• RECORDS FOR THE TASK:
== Segment start ==
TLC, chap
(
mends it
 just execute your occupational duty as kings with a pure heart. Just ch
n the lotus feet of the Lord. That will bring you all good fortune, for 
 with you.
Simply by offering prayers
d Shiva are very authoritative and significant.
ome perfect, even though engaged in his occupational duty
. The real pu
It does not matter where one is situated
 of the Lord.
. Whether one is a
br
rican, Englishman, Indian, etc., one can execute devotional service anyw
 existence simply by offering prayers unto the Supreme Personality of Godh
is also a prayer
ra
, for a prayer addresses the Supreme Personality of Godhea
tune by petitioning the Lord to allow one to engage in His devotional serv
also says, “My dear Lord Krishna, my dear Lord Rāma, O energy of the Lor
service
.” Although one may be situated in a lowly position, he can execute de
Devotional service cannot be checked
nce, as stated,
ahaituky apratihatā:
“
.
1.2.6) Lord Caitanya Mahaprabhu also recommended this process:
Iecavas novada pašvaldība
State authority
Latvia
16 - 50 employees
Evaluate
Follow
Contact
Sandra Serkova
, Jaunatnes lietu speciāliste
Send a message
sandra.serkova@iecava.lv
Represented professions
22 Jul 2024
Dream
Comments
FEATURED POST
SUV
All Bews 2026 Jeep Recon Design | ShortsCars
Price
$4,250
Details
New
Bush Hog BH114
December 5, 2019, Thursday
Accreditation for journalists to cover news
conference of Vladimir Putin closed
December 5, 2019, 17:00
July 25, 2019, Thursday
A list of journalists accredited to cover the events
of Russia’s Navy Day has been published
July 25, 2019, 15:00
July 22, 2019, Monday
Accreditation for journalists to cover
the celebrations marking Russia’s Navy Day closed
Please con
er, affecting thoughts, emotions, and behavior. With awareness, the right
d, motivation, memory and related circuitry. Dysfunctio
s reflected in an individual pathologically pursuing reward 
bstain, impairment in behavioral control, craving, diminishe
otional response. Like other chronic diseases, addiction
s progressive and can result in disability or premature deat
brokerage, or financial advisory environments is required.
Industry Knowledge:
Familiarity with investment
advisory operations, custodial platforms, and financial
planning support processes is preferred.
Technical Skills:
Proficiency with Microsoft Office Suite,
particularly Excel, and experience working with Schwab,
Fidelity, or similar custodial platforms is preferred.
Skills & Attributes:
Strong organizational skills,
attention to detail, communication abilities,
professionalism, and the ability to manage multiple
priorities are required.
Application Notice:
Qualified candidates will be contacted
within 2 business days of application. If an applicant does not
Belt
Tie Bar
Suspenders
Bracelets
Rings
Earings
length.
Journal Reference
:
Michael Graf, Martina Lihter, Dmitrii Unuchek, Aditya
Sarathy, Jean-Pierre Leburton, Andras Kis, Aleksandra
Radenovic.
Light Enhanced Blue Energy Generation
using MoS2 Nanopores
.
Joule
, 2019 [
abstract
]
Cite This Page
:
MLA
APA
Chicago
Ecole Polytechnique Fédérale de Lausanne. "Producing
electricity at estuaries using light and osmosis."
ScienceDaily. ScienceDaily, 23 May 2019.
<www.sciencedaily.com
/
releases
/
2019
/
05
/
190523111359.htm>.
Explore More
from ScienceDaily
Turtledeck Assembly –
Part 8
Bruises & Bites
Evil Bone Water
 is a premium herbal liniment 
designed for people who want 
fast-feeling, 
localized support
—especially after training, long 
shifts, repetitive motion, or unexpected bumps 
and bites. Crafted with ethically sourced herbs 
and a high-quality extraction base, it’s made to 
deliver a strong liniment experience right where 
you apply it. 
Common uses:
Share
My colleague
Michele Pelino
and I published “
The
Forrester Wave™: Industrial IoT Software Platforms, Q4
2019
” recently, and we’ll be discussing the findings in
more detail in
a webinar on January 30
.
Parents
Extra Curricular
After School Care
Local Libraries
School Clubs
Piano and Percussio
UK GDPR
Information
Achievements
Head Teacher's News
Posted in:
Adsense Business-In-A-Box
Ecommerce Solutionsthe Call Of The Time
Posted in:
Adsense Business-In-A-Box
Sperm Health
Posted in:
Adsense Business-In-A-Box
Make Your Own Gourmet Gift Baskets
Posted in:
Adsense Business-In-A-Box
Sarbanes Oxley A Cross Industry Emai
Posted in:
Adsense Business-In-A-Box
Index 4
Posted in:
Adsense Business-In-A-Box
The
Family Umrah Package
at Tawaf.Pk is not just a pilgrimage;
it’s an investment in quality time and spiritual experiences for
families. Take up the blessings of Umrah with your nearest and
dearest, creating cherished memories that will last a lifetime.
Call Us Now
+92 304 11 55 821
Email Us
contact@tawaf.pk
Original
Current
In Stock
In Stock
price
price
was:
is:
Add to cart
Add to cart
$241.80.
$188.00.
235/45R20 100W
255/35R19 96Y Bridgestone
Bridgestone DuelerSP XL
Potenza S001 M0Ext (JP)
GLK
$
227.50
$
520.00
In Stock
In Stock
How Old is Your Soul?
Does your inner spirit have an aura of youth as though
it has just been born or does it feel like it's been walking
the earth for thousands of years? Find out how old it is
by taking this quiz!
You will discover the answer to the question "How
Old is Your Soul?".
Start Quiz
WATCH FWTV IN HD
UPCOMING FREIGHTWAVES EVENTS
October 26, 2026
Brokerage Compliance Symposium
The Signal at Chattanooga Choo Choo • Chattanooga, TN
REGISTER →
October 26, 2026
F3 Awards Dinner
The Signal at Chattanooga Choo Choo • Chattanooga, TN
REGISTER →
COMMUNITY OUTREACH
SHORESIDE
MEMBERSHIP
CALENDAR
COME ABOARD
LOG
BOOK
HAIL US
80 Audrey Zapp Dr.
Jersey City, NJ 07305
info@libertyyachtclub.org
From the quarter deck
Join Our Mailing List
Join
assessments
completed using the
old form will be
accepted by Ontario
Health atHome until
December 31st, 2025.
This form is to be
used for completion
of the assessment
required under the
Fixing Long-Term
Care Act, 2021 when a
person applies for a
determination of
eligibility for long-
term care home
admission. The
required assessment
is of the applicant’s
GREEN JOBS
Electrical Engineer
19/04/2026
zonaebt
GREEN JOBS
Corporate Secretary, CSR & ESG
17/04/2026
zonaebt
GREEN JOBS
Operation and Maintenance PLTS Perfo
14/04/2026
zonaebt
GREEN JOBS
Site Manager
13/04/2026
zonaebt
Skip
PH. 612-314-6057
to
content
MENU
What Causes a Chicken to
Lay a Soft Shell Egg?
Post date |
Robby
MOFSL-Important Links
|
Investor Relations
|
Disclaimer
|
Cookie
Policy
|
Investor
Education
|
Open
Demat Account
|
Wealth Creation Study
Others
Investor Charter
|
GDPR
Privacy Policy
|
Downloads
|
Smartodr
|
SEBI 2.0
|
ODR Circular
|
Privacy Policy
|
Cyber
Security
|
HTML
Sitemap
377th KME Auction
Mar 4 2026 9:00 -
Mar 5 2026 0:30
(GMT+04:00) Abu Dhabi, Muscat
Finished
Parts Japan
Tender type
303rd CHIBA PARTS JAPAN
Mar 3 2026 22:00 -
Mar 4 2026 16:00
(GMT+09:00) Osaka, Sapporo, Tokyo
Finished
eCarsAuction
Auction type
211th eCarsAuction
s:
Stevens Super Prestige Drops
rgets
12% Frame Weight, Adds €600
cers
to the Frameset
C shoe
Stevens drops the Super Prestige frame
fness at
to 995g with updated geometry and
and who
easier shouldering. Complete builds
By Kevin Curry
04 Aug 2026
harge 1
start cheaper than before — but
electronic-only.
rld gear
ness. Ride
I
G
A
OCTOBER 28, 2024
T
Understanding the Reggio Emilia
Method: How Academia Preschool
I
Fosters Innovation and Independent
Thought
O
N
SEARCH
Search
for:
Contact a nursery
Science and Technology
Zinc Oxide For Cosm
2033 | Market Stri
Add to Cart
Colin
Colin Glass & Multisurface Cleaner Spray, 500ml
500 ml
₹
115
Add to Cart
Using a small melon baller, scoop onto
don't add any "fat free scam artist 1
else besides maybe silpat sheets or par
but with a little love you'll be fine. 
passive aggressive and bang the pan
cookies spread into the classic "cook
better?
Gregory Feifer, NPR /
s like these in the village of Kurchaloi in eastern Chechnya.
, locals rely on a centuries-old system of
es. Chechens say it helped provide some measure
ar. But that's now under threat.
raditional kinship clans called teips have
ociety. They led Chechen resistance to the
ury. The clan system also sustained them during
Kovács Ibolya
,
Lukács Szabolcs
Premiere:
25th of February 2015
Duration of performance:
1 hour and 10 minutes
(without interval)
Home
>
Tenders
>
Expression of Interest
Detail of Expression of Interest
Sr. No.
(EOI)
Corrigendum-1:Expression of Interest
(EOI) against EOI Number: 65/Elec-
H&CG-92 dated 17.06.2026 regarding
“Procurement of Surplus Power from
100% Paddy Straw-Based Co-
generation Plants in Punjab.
== Segment end ==
• WHAT NEEDS TO BE DONE:
Copy every line of the data that holds the string "Investor".

• ANSWER SPACE:
Investor Relations
Investor
Investor Charter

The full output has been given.